▸ **Your objective**:
Your answer should be the records again, unchanged in wording and free of images.

Dataset entries
+++

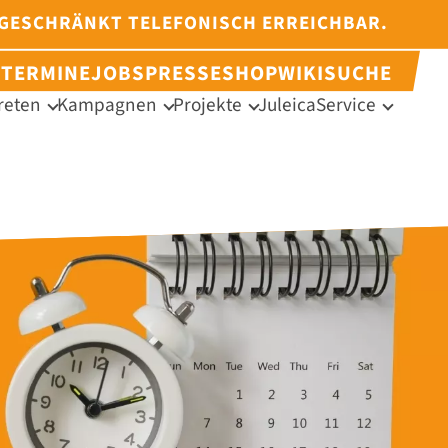
NGESCHRÄNKT TELEFONISCH ERREICHBAR.
N
TERMINE
JOBS
PRESSE
SHOP
WIKI
SUCHE
reten
Kampagnen
Projekte
Juleica
Service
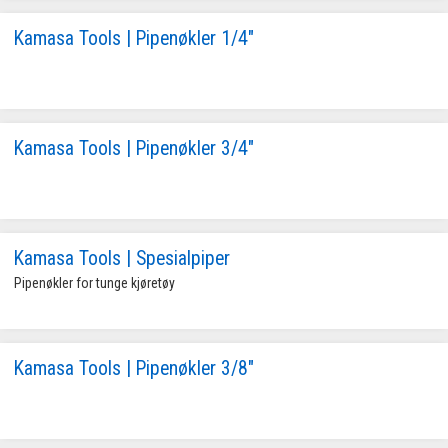
Kamasa Tools | Pipenøkler 1/4"
Kamasa Tools | Pipenøkler 3/4"
Kamasa Tools | Spesialpiper
Pipenøkler for tunge kjøretøy
Kamasa Tools | Pipenøkler 3/8"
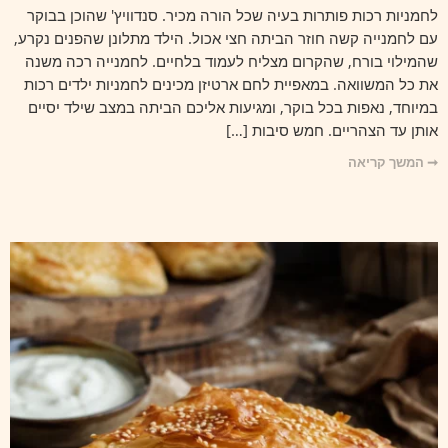
לחמניות רכות פותרות בעיה שכל הורה מכיר. סנדוויץ' שהוכן בבוקר
עם לחמנייה קשה חוזר הביתה חצי אכול. הילד מתלונן שהפנים נקרע,
שהמילוי בורח, שהקרום מצליח לעמוד בלחיים. לחמנייה רכה משנה
את כל המשוואה. במאפיית לחם ארטיזן מכינים לחמניות ילדים רכות
במיוחד, נאפות בכל בוקר, ומגיעות אליכם הביתה במצב שילד יסיים
אותן עד הצהריים. חמש סיבות […]
➞ המשך קריאה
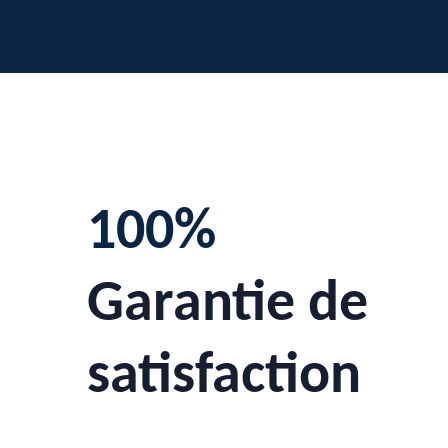
100%
Garantie de
satisfaction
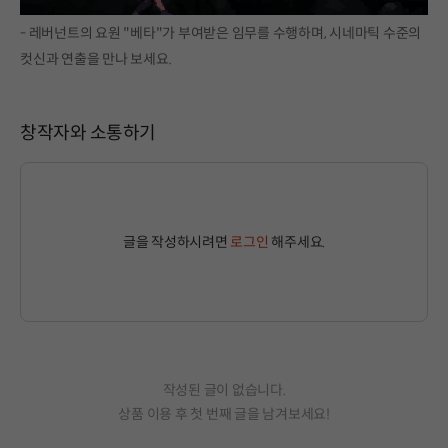
- 레버넌트의 요원 "베타"가 부여받은 임무를 수행하며, 시네마틱 수준의
컷신과 연출을 만나 보세요.
창작자와 소통하기
글을 작성하시려면
로그인
해주세요.
작성된 글이 없습니다.
상품 이용 후 첫 번째 글을 남겨보세요!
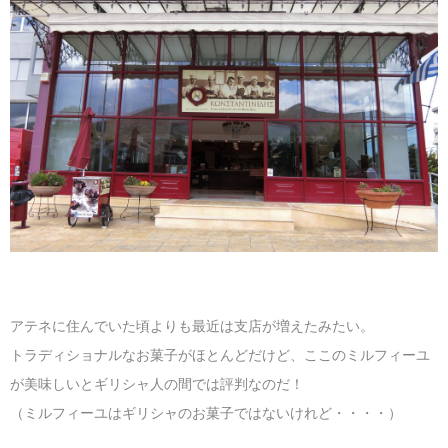
マレーシア
カタール航空
モルディブの
スペインのホ
ルクセンブル
チベット
モルディブ
シンガポール航空
ミャンマーの
オランダのホ
リヒテンシュ
西安
ミャンマー
ラオスのホテ
ポーランドの
雲南省
シンガポール
フィリピンの
スイスのホテ
フィリピン
タイのホテル
ヨーロッパ他
ヴェトナム
ヴェトナムの
タイ
韓国のホテル
アテネに住んでいた頃よりも最近は支店が増えたみたい。
トラディショナルなお菓子がほとんどだけど、ここのミルフィーユ
が美味しいとギリシャ人の間では評判なのだ！
（ミルフィーユはギリシャのお菓子ではないけれど・・・・）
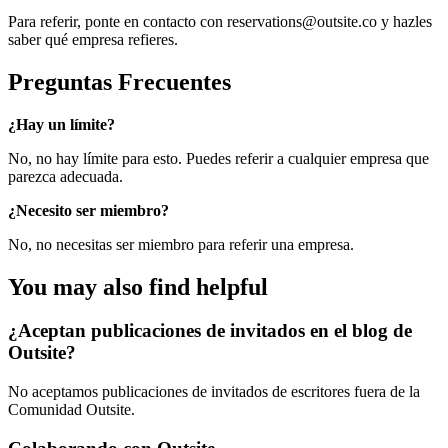
Para referir, ponte en contacto con reservations@outsite.co y hazles
saber qué empresa refieres.
Preguntas Frecuentes
¿Hay un límite?
No, no hay límite para esto. Puedes referir a cualquier empresa que
parezca adecuada.
¿Necesito ser miembro?
No, no necesitas ser miembro para referir una empresa.
You may also find helpful
¿Aceptan publicaciones de invitados en el blog de
Outsite?
No aceptamos publicaciones de invitados de escritores fuera de la
Comunidad Outsite.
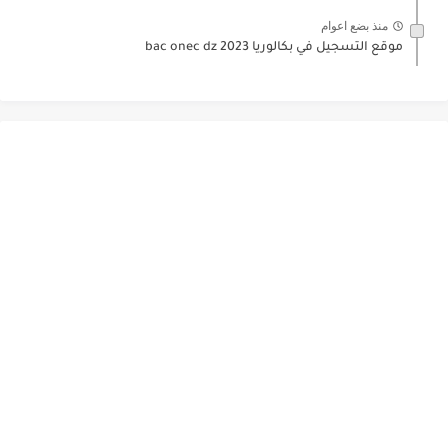
منذ بضع اعوام
موقع التسجيل في بكالوريا 2023 bac onec dz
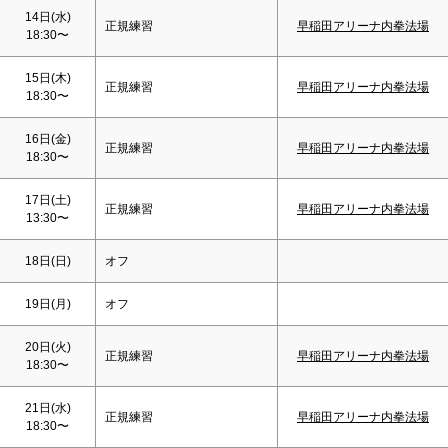
14日(水)
正規練習
早稲田アリーナ内拳法場
18:30〜
15日(木)
正規練習
早稲田アリーナ内拳法場
18:30〜
16日(金)
正規練習
早稲田アリーナ内拳法場
18:30〜
17日(
土
)
正規練習
早稲田アリーナ内拳法場
13:30〜
18日(
日
)
オフ
19日(月)
オフ
20日(火)
正規練習
早稲田アリーナ内拳法場
18:30〜
21日(水)
正規練習
早稲田アリーナ内拳法場
18:30〜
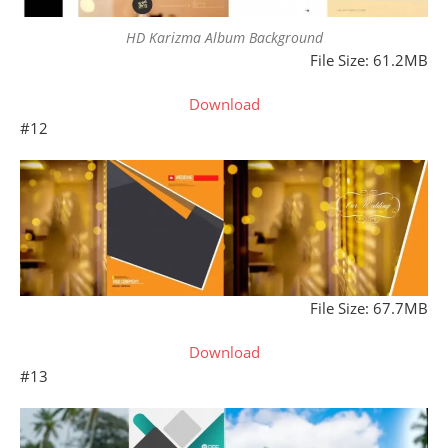
HD Karizma Album Background
File Size: 61.2MB
Download
#12
File Size: 67.7MB
Download
#13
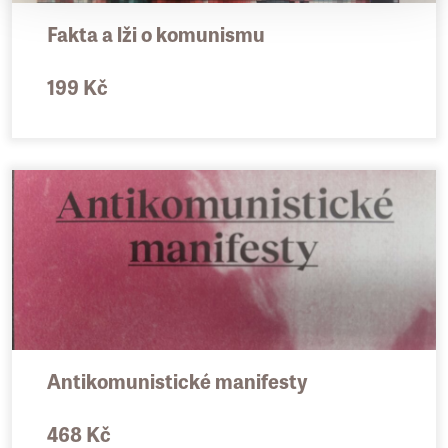
– Vychází ve spolupráci s Filozofickou
Fakta a lži o komunismu
fakultou Jihočeské univerzity v Českých
Budějovicích
199 Kč
Antikomunistické manifesty
468 Kč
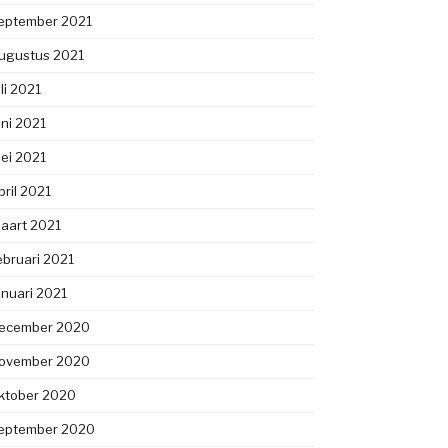
eptember 2021
ugustus 2021
uli 2021
uni 2021
ei 2021
pril 2021
aart 2021
ebruari 2021
anuari 2021
ecember 2020
ovember 2020
ktober 2020
eptember 2020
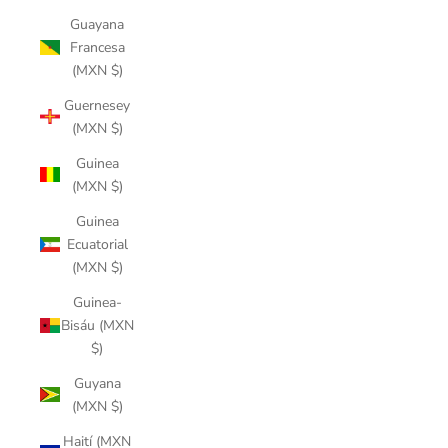
Guayana
Francesa
(MXN $)
Guernesey
(MXN $)
Guinea
(MXN $)
Guinea
Ecuatorial
(MXN $)
Guinea-
Bisáu (MXN
$)
Guyana
(MXN $)
Haití (MXN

+++

▸ **Exercise response**:
NGESCHRÄNKT TELEFONISCH ERREICHBAR.
N
TERMINE
JOBS
PRESSE
SHOP
WIKI
SUCHE
reten
Kampagnen
Projekte
Juleica
Service
Kamasa Tools | Pipenøkler 1/4"
Kamasa Tools | Pipenøkler 3/4"
Kamasa Tools | Spesialpiper
Pipenøkler for tunge kjøretøy
Kamasa Tools | Pipenøkler 3/8"
לחמניות רכות פותרות בעיה שכל הורה מכיר. סנדוויץ' שהוכן בבוקר
עם לחמנייה קשה חוזר הביתה חצי אכול. הילד מתלונן שהפנים נקרע,
שהמילוי בורח, שהקרום מצליח לעמוד בלחיים. לחמנייה רכה משנה
את כל המשוואה. במאפיית לחם ארטיזן מכינים לחמניות ילדים רכות
במיוחד, נאפות בכל בוקר, ומגיעות אליכם הביתה במצב שילד יסיים
אותן עד הצהריים. חמש סיבות […]
➞ המשך קריאה
100%
Garantie de
satisfaction
- 레버넌트의 요원 "베타"가 부여받은 임무를 수행하며, 시네마틱 수준의
컷신과 연출을 만나 보세요.
창작자와 소통하기
글을 작성하시려면
로그인
해주세요.
작성된 글이 없습니다.
상품 이용 후 첫 번째 글을 남겨보세요!
マレーシア
カタール航空
モルディブの
スペインのホ
ルクセンブル
チベット
モルディブ
シンガポール航空
ミャンマーの
オランダのホ
リヒテンシュ
西安
ミャンマー
ラオスのホテ
ポーランドの
雲南省
シンガポール
フィリピンの
スイスのホテ
フィリピン
タイのホテル
ヨーロッパ他
ヴェトナム
ヴェトナムの
タイ
韓国のホテル
アテネに住んでいた頃よりも最近は支店が増えたみたい。
トラディショナルなお菓子がほとんどだけど、ここのミルフィーユ
が美味しいとギリシャ人の間では評判なのだ！
（ミルフィーユはギリシャのお菓子ではないけれど・・・・）
Para referir, ponte en contacto con reservations@outsite.co y hazles
saber qué empresa refieres.
Preguntas Frecuentes
¿Hay un límite?
No, no hay límite para esto. Puedes referir a cualquier empresa que
parezca adecuada.
¿Necesito ser miembro?
No, no necesitas ser miembro para referir una empresa.
You may also find helpful
¿Aceptan publicaciones de invitados en el blog de
Outsite?
No aceptamos publicaciones de invitados de escritores fuera de la
Comunidad Outsite.
منذ بضع اعوام
موقع التسجيل في بكالوريا 2023 bac onec dz
14日(水)
正規練習
早稲田アリーナ内拳法場
18:30〜
15日(木)
正規練習
早稲田アリーナ内拳法場
18:30〜
16日(金)
正規練習
早稲田アリーナ内拳法場
18:30〜
17日(
土
)
正規練習
早稲田アリーナ内拳法場
13:30〜
18日(
日
)
オフ
19日(月)
オフ
20日(火)
正規練習
早稲田アリーナ内拳法場
18:30〜
21日(水)
正規練習
早稲田アリーナ内拳法場
18:30〜
HD Karizma Album Background
File Size: 61.2MB
Download
#12
File Size: 67.7MB
Download
#13
– Vychází ve spolupráci s Filozofickou
Fakta a lži o komunismu
fakultou Jihočeské univerzity v Českých
Budějovicích
199 Kč
Antikomunistické manifesty
468 Kč
eptember 2021
ugustus 2021
uli 2021
uni 2021
ei 2021
pril 2021
aart 2021
ebruari 2021
anuari 2021
ecember 2020
ovember 2020
ktober 2020
eptember 2020
Guayana
Francesa
(MXN $)
Guernesey
(MXN $)
Guinea
(MXN $)
Guinea
Ecuatorial
(MXN $)
Guinea-
Bisáu (MXN
$)
Guyana
(MXN $)
Haití (MXN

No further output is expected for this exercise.